[Data entries]
************

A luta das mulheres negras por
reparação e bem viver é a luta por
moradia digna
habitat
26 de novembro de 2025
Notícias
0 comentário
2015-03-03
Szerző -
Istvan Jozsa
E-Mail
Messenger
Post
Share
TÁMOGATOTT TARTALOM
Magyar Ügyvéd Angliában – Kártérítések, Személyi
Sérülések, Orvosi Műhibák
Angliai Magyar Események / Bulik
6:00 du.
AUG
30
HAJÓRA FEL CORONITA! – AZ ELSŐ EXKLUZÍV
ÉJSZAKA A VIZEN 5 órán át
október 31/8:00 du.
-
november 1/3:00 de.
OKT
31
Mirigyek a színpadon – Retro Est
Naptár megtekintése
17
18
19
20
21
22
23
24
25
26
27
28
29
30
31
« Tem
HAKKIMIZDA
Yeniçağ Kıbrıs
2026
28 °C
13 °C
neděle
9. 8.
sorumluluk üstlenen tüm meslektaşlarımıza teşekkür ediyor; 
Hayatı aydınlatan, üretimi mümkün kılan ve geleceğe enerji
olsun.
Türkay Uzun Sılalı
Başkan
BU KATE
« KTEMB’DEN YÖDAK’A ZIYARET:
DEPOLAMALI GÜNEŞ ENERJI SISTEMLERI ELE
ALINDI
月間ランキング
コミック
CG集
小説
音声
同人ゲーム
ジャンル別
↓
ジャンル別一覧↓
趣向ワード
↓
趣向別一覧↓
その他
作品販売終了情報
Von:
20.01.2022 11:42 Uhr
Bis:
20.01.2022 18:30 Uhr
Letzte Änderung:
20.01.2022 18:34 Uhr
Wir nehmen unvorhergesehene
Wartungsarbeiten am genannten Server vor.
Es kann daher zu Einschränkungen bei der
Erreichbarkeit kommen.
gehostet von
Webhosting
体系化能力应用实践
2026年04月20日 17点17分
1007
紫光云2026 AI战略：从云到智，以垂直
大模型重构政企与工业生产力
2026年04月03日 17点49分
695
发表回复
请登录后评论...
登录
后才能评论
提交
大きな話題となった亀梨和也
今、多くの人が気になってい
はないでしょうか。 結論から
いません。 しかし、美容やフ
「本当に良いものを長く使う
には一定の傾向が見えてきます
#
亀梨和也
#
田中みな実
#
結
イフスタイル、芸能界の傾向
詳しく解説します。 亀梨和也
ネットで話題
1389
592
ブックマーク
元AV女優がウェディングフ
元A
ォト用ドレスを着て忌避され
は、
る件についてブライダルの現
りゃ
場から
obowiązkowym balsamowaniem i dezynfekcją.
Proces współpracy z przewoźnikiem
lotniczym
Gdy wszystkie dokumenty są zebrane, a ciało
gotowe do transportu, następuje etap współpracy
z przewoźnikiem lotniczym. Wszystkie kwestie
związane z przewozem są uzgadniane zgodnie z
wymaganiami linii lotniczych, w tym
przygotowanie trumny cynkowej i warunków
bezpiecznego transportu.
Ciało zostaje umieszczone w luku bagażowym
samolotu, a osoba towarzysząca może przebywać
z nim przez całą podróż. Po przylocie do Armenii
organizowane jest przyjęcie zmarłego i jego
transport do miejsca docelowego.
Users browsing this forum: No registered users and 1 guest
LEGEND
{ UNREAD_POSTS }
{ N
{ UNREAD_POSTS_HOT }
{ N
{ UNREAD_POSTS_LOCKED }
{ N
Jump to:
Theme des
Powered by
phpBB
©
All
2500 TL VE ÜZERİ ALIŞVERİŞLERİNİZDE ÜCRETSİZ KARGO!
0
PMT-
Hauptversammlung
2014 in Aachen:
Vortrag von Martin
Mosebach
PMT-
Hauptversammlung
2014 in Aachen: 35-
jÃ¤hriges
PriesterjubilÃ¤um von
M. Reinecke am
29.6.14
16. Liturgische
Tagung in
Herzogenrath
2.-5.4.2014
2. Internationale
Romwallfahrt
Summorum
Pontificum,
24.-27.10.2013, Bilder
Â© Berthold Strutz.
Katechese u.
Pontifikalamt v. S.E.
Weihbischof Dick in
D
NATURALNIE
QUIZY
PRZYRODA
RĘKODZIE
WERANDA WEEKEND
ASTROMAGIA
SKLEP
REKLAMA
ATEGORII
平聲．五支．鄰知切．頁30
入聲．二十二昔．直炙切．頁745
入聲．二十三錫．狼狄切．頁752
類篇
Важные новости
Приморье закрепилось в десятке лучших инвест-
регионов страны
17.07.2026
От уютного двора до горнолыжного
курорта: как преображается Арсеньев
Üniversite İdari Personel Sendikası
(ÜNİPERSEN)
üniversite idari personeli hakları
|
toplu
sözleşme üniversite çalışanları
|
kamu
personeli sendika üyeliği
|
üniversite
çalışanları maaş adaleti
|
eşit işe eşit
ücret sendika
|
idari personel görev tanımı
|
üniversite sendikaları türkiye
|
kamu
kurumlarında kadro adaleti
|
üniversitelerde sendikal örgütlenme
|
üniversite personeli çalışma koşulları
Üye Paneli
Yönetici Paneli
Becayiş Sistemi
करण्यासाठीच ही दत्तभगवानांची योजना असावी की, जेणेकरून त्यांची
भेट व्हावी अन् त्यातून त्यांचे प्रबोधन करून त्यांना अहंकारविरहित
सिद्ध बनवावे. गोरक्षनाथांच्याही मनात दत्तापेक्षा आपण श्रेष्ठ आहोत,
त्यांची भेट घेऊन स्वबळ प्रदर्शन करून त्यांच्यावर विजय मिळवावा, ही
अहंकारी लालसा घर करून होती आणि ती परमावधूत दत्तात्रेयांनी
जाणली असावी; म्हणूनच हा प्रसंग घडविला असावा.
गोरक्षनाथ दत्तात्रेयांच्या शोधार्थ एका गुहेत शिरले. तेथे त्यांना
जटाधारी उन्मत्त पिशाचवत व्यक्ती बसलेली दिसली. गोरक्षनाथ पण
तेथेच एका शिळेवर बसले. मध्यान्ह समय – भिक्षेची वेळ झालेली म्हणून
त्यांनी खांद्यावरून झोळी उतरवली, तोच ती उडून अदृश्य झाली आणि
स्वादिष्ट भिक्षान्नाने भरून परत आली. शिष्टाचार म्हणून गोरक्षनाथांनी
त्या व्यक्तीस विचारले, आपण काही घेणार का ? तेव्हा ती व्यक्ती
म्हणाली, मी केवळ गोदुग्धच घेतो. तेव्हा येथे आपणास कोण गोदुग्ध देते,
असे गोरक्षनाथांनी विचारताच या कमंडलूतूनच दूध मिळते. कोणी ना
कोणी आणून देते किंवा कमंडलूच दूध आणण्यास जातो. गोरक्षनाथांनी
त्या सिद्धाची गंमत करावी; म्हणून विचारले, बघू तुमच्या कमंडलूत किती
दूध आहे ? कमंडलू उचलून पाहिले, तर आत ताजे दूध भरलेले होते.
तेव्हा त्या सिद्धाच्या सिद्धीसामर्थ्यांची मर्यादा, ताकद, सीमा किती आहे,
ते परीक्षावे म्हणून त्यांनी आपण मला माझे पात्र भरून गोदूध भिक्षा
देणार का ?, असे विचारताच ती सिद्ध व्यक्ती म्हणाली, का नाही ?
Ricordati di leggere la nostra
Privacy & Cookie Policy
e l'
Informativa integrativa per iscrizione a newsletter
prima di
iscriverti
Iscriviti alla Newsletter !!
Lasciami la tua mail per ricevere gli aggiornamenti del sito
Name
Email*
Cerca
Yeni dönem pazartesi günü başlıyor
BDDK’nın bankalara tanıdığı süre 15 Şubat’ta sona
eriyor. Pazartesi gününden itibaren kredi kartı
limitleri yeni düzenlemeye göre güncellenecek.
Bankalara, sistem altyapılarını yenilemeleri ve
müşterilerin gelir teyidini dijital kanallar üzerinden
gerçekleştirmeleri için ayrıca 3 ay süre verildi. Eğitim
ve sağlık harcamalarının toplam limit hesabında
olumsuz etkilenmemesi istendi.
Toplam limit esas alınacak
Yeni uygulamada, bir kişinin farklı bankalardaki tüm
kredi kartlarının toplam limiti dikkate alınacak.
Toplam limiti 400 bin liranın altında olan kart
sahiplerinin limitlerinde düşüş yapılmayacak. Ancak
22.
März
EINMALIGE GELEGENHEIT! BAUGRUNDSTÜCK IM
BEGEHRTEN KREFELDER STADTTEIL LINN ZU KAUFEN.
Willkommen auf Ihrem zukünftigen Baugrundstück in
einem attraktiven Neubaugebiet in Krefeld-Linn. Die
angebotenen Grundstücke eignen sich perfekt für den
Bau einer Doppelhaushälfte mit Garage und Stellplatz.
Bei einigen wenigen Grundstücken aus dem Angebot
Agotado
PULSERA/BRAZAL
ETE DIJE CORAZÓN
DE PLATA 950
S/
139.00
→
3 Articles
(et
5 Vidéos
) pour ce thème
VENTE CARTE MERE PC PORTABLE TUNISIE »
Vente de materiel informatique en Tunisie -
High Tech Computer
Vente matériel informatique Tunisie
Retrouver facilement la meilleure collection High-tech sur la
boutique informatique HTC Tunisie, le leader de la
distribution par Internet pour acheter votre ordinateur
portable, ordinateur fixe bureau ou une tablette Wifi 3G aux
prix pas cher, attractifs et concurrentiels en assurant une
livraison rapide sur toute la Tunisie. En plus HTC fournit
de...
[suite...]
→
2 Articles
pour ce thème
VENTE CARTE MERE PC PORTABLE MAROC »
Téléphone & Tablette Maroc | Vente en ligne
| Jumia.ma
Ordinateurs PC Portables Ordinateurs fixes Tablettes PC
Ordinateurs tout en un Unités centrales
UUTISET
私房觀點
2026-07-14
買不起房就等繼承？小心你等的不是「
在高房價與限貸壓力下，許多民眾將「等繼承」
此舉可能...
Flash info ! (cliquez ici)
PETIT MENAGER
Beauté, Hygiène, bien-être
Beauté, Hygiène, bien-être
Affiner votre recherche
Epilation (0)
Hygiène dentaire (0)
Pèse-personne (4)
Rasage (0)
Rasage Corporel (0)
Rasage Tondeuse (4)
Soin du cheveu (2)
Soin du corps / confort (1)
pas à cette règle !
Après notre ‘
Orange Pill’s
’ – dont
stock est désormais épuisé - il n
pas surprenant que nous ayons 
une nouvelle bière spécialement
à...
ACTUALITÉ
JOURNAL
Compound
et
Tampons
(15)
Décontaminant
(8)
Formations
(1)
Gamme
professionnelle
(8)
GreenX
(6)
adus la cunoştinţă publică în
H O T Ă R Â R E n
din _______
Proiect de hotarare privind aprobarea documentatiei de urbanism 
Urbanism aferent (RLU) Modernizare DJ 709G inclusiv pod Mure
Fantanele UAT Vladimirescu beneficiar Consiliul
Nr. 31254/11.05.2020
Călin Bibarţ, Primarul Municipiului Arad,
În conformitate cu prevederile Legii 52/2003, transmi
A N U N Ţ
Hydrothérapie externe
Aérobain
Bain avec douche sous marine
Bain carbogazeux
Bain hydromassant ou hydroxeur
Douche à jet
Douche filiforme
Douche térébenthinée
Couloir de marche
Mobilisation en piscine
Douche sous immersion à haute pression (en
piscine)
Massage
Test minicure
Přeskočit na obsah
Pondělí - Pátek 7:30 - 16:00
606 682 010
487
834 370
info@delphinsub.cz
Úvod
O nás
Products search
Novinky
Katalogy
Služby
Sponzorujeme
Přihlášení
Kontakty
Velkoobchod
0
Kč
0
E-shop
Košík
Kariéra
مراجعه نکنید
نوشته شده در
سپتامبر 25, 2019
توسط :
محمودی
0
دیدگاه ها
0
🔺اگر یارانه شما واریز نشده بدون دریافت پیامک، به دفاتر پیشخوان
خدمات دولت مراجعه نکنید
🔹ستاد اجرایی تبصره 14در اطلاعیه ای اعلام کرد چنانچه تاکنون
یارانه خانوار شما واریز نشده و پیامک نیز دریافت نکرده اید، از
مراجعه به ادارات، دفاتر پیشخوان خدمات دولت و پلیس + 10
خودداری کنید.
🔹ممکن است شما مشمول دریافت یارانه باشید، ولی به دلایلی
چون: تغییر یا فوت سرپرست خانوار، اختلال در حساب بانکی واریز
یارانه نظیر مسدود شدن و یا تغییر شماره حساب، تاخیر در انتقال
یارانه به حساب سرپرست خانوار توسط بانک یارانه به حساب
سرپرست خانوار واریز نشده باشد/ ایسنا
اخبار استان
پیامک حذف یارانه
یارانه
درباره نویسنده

************

**REQUIREMENT:** Make an exact copy of each line, beginning at the one containing "اخبار استان" and ending with the last line of the data, and of no other line.

**EXERCISE RESPONSE:**
اخبار استان
پیامک حذف یارانه
یارانه
درباره نویسنده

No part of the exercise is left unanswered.